1. Streaming word count (following the SparkStreaming notebook)
2. Structured streaming, which uses a Spark DataFrame.  
  The two important methods are `readStream()` and `writeStream()`  

---

### Instructions

Review the results below and then clear out the results to start over.

Try setting up the demos and running them. For each example, you will:

1) Enter text in a separate terminal running *netcat*  
2) Run the Spark code

Batches of results should print below.  
Entering more text in *netcat* will trigger additional output below.

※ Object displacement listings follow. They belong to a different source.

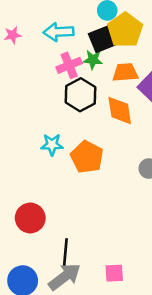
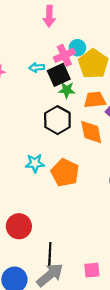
cyan arrow: (58, 32) -> (37, 68), size x0.6
black square: (102, 39) -> (59, 75), moved
pink cross: (69, 65) -> (64, 55), moved

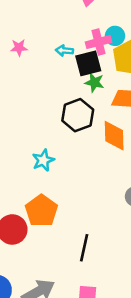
cyan star: (35, 163) -> (43, 160), turned -30
orange pentagon: (65, 173) -> (41, 211), moved
black line: (50, 254) -> (84, 248), moved

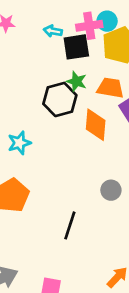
green star: (94, 82) -> (76, 81), moved
black line: (84, 248) -> (70, 225), moved

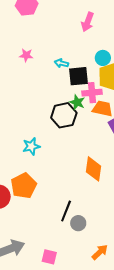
pink cross: (89, 26) -> (92, 93), moved
orange diamond: (96, 125) -> (93, 169), moved
gray circle: (111, 190) -> (78, 223), moved

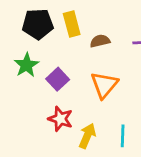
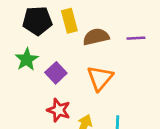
brown semicircle: (100, 41) -> (96, 37), size x1.4

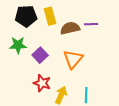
purple line: (136, 38) -> (91, 24), moved
green star: (27, 59) -> (18, 45), turned 30

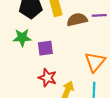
purple square: (40, 55) -> (45, 48), turned 35
orange triangle: (73, 59) -> (95, 62), moved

When you are finished with each demo, stop the kernel.

---

### Background for Setup

#### Backend Server

For the backend server, open a terminal and run at command line:  

$nc -lk 9999

Next, enter lines of text, pressing ENTER to complete each line

#### Frontend Client

For the frontend client, you will run the Spark Streaming code below

Each time you enter more text in *netcat*, this will trigger a new batch of results through Spark.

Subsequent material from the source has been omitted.